Это стихотворение не помещено и в новом, посмертном издании сочинений Козлова. Не понимаем также, почему ни в общем оглавлении пьес, ни при заглавии каждой пьесы отдельно не выставлено, откуда она переведена или заимствована. Кажется, стихотворение «К морю», которым начинается вторая часть, переведено Козловым из Байрона; но вот странность: первый куплет этой пьесы есть не что иное, как известная элегия Батюшкова. Сличите сами:

Есть наслаждение и в дикости лесов, Есть радость на приморском бреге, И есть гармония в сем говоре валов, Дробящихся в пустынном беге. Я ближнего люблю – но ты, природа-мать, Для сердца ты всего дороже!
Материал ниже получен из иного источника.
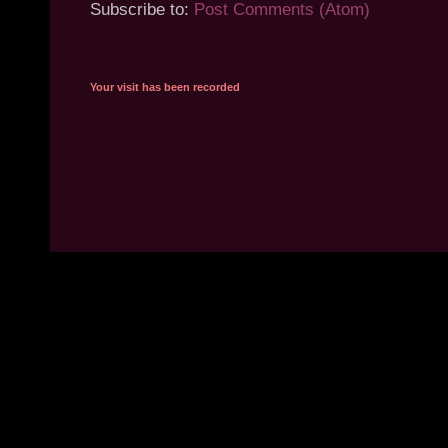
Subscribe to:
Post Comments (Atom)
Your visit has been recorded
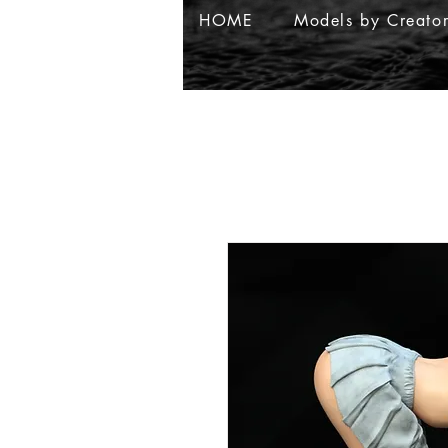
HOME
Models by Creato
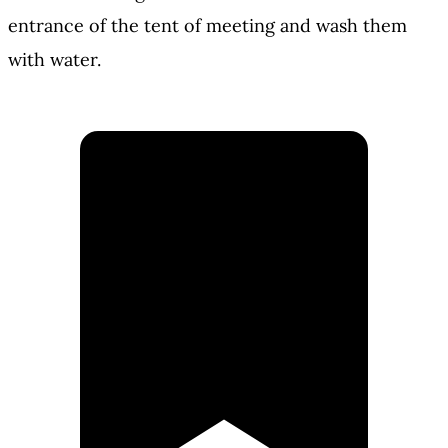
entrance of the tent of meeting and wash them
with water.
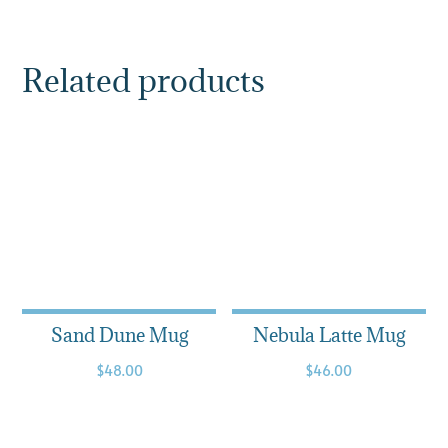
Related products
Sand Dune Mug
Nebula Latte Mug
$
48.00
$
46.00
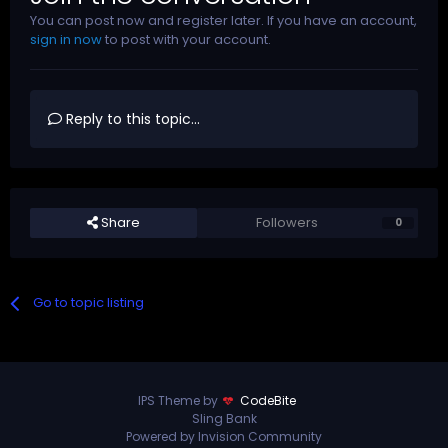
You can post now and register later. If you have an account,
sign in now
to post with your account.
Reply to this topic...
Share
Followers
0
Go to topic listing
IPS Theme by
CodeBite
Sling Bank
Powered by Invision Community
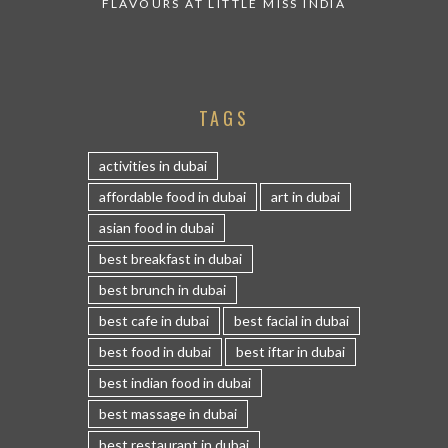
FLAVOURS AT LITTLE MISS INDIA
TAGS
activities in dubai
affordable food in dubai
art in dubai
asian food in dubai
best breakfast in dubai
best brunch in dubai
best cafe in dubai
best facial in dubai
best food in dubai
best iftar in dubai
best indian food in dubai
best massage in dubai
best restaurant in dubai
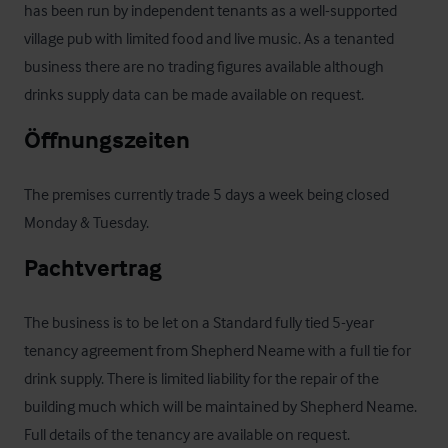
has been run by independent tenants as a well-supported 
village pub with limited food and live music. As a tenanted 
business there are no trading figures available although 
drinks supply data can be made available on request.
Öffnungszeiten
The premises currently trade 5 days a week being closed 
Monday & Tuesday.
Pachtvertrag
The business is to be let on a Standard fully tied 5-year 
tenancy agreement from Shepherd Neame with a full tie for 
drink supply. There is limited liability for the repair of the 
building much which will be maintained by Shepherd Neame.  
Full details of the tenancy are available on request.
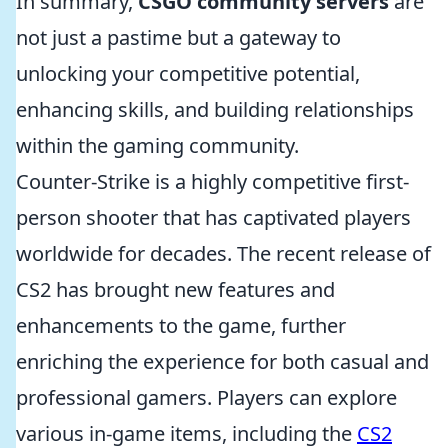
In summary,
CSGO community servers
are
not just a pastime but a gateway to
unlocking your competitive potential,
enhancing skills, and building relationships
within the gaming community.
Counter-Strike is a highly competitive first-
person shooter that has captivated players
worldwide for decades. The recent release of
CS2 has brought new features and
enhancements to the game, further
enriching the experience for both casual and
professional gamers. Players can explore
various in-game items, including the
CS2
С тобой, владычица, привык я забывать И то, чем был, как был моложе, И то, чем ныне стал под холодом годов; Тобою в чувствах оживаю: Их выразить душа не знает стройных слов, И как молчать об них, не знаю.

А вот первая строфа стихотворения «К морю», кажется, переведенного Козловым из Байрона:

Отрада есть во тьме лесов дремучих, Восторг живет на диких берегах, Гармония слышна в волнах кипучих, И с морем есть беседа на скалах. Мне ближний мил, но там, в моих мечтах, Что я теперь, что был – позабываю; Природу я душою обнимаю, Она милей; постичь стремлюся я Все то, чему нет слов, но что таить нельзя.

Не одно ли это и то же?..

Новое издание стихотворений Козлова не только опрятно и красиво, но даже изящно.